ニュージーランド発。エコライフ、環境保護、山、森、動物、アウトドア、山歩き、猫についてのブログ。

ねむりねこよりみなさんへ

エコ・ニュージーランドへようこそ!! その時の気分で、過去の旅行の話になったり、庭、環境保全、トレッキング等々、話が飛んでいます。ジャンル別にお読みになりたい方は、左のカテゴリーからどうぞ!! また、本文中のトレッキング(トランピング)関連の用語の説明は、同じくカテゴリー欄から「ニュージーランドのトランピング用語集」をご参照ください (^o^)

石川県の山中温泉にある、樹齢2300年の杉の木

2012年11月11日 | 環境保全(生態系、動植物)
 日本に帰省している間に、ねむりねこはどうしても見たいものがあった。
 
 ある日、興味にかられて世界の古い樹木についてネットでちょこっと調べていたら、日本には縄文杉に並んで古い木があることを知った。それは、石川県の山中温泉にある菅原神社に植えられている「栢野の大杉(かやののおおすぎ)」という。わざわざ屋久島まで行かなくても、古い巨木に会えるなんてスゴい、スゴい 

 元・石川県民の夫、ねこかぶりに知ってるか聞いたら、「そんなの見たことも、聞いたこともないよぉ」との返事。それならぜひ見に行かなくっちゃということで話しがまとまったのだった。

 ねこかぶりの郷里、金沢市に帰省した時に、彼の両親、弟妹、親戚にも「栢野の大杉って知ってますか」と聞いたんだけど、誰も知る人がいなかった 樹齢2300年で国の天然記念物にも指定されているっていうのに、何でこんなに認知度が低いのっ

 よく晴れた日に、ねこかぶりの両親とねむりねこ夫婦で杉を見に出かけた。金沢市内からで約1時間ほどで山中温泉に到着。菅原神社を探したが、途中、どこにも看板や標識はなく、キョロキョロと探しながらを走らせていたら、道路脇にいきなり現れたので、慌てて停める場所を探した 

 神社のお向かいには昔ながらのお茶屋さん「大杉茶屋」があり、ここの薬草茶と草団子は、素朴だけど天然の風味が豊かでとっても美味しかった


 これが入り口。
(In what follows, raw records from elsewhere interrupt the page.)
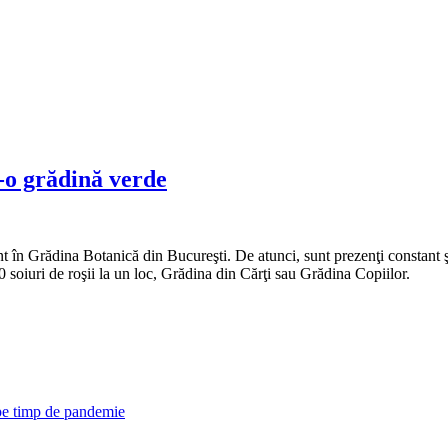
-o grădină verde
 Grădina Botanică din Bucureşti. De atunci, sunt prezenţi constant şi în
0 soiuri de roşii la un loc, Grădina din Cărţi sau Grădina Copiilor.
 pe timp de pandemie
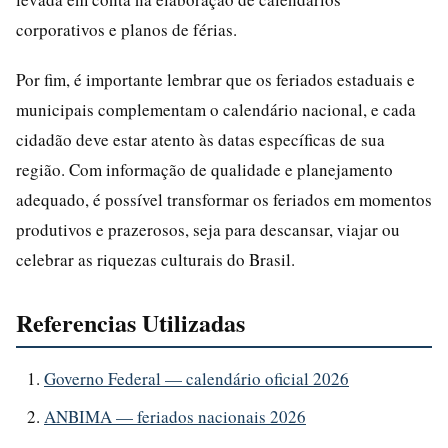
corporativos e planos de férias.
Por fim, é importante lembrar que os feriados estaduais e
municipais complementam o calendário nacional, e cada
cidadão deve estar atento às datas específicas de sua
região. Com informação de qualidade e planejamento
adequado, é possível transformar os feriados em momentos
produtivos e prazerosos, seja para descansar, viajar ou
celebrar as riquezas culturais do Brasil.
Referencias Utilizadas
Governo Federal — calendário oficial 2026
ANBIMA — feriados nacionais 2026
ここまでくればさすがに看板が立っている。


 神社の境内へは、木の根と土壌を保護するために浮橋参道(木道)が設けられている。




 途中には栢野郷の由来に関する案内もあった。



 
 昭和22年に昭和天皇がこの地を訪れ、地元の青年の説明を受けながらご覧になったことから「天覧の大杉」とも呼ばれる。


 栢野の大杉の高さは約55m、周囲は11.5m。とにかく、とにかく、巨大なのだ 2300年もの間、嵐や地震に堪え、よくもこれだけの巨木に成長したものだ 本当に自然ってスゴいよね がっしりとしたしめ縄が張り渡されており、ご神木としての貫禄と威厳もひじょうに際立っている。幹が途中から二股に分かれているが、どちらも立派に育っており、訪れた人達に向かってサインをしているようにも見える。






 木の根元に立って上を見上げたが、枝葉が生い茂っていたので先端を見ることはできなかった。これは境内から見たところ。


 菅原神社にはこの栢野の大杉の他、3本の杉の木があり、うち栢野の大杉を含めた2本(上の写真の左側)が国の天然記念物、残りの2本(右側)は石川県の天然記念物にとそれぞれ指定されている。

 おまけだけど、神社には力石が置いてあった。




 見つけるのにちょっと手間取ったけど、こんなに交通の便の良いロケーションにこんなに素晴らしい木があるなんて 古い巨木たちを大事に、大事に保護されている地元のみなさんに大感謝 石川県にお住まいの方、または訪れる予定のある方は、ぜひ見に行って下さいね。超オススメです 

ニュージーランドでの環境ボランティア体験!

2010年06月07日 | 環境保全(生態系、動植物)
長らくご無沙汰してました。“猫かぶり”です。このところ“ねむりねこ”がなかなか更新をしないので、そのすきにお邪魔することに…。 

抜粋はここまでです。